[Extracted page text data]
________________________

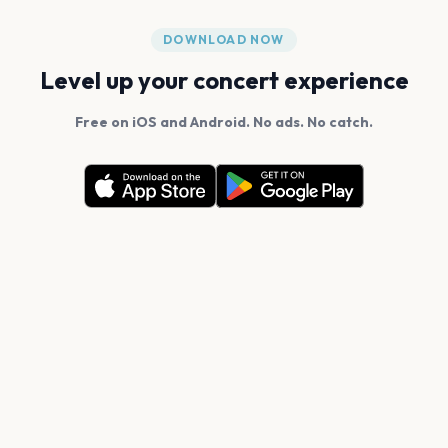
DOWNLOAD NOW
Level up your concert experience
Free on iOS and Android. No ads. No catch.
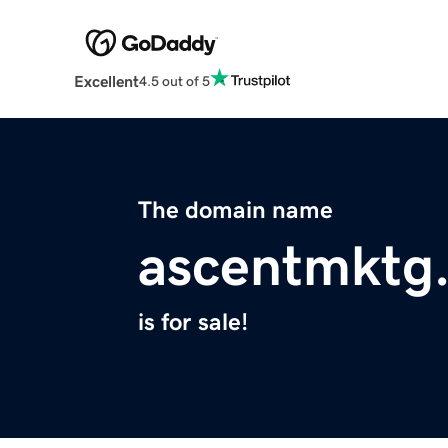
Excellent
4.5 out of 5
The domain name
ascentmktg
is for sale!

________________________

In the copy, include every line of the entries above exactly and none of the pictures.

DOWNLOAD NOW
Level up your concert experience
Free on iOS and Android. No ads. No catch.
Excellent
4.5 out of 5
The domain name
ascentmktg
is for sale!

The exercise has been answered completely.